→ Problem
Apart from the images, reproduce all of the data word for word.

--*--

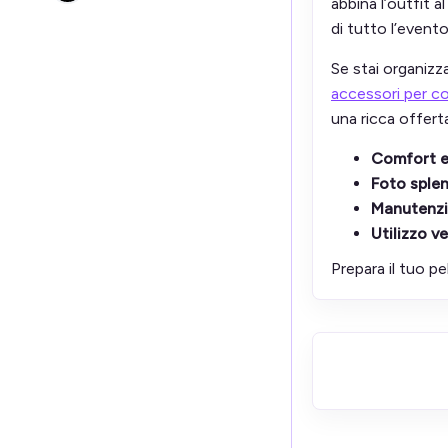
abbina l’outfit 
di tutto l’evento
Se stai organizz
accessori per c
una ricca offert
Comfort e
Foto sple
Manutenzi
Utilizzo ve
Prepara il tuo p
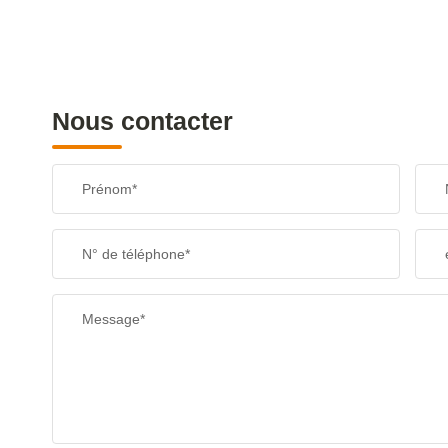
Nous contacter
Prénom*
N° de téléphone*
Message*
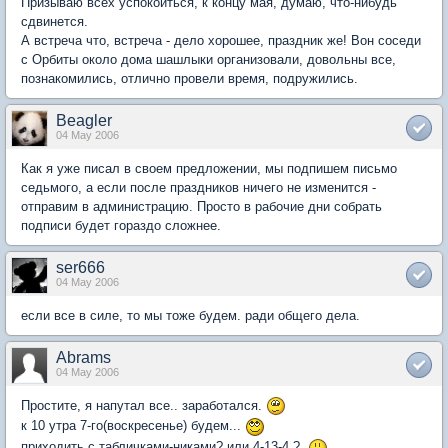
Призываю всех успокоиться, к концу мая, думаю, что-нибудь
сдвинется.
А встреча что, встреча - дело хорошее, праздник же! Вон соседи
с Орбиты около дома шашлыки организовали, довольны все,
познакомились, отлично провели время, подружились.
Beagler
04 May 2006
Как я уже писал в своем предложении, мы подпишем письмо
седьмого, а если после праздников ничего не изменится -
отправим в администрацию. Просто в рабочие дни собрать
подписи будет гораздо сложнее.
ser666
04 May 2006
если все в силе, то мы тоже будем. ради общего дела.
Abrams
04 May 2006
Простите, я напутал все.. заработался.
к 10 утра 7-го(воскресенье) будем...
приходить с табличками-никами? или 4-13-4 ?..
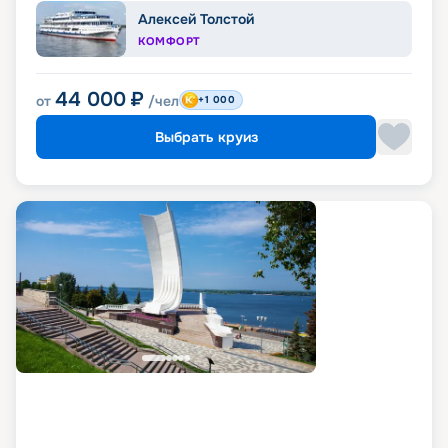
Алексей Толстой
КОМФОРТ
44 000
₽
от
/чел
+1 000
Выбрать круиз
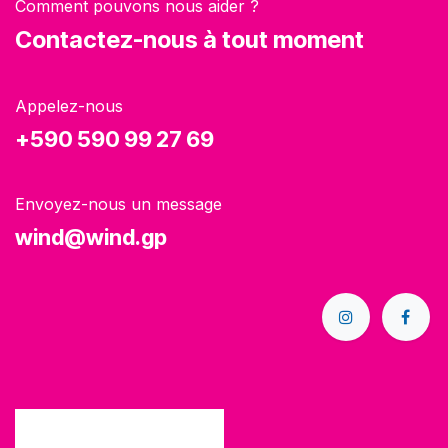
Comment pouvons nous aider ?
Contactez-nous à tout moment
Appelez-nous
+590 590 99 27 69
Envoyez-nous un message
wind@wind.gp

--*--

→ Result
abbina l’outfit 
di tutto l’evento
Se stai organizz
accessori per c
una ricca offert
Comfort e
Foto sple
Manutenzi
Utilizzo ve
Prepara il tuo p
Nous contacter
Prénom*
N° de téléphone*
Message*
Призываю всех успокоиться, к концу мая, думаю, что-нибудь
сдвинется.
А встреча что, встреча - дело хорошее, праздник же! Вон соседи
с Орбиты около дома шашлыки организовали, довольны все,
познакомились, отлично провели время, подружились.
Beagler
04 May 2006
Как я уже писал в своем предложении, мы подпишем письмо
седьмого, а если после праздников ничего не изменится -
отправим в администрацию. Просто в рабочие дни собрать
подписи будет гораздо сложнее.
ser666
04 May 2006
если все в силе, то мы тоже будем. ради общего дела.
Abrams
04 May 2006
Простите, я напутал все.. заработался.
к 10 утра 7-го(воскресенье) будем...
приходить с табличками-никами? или 4-13-4 ?..
Алексей Толстой
КОМФОРТ
44 000
₽
от
/чел
+1 000
Выбрать круиз
Comment pouvons nous aider ?
Contactez-nous à tout moment
Appelez-nous
+590 590 99 27 69
Envoyez-nous un message
wind@wind.gp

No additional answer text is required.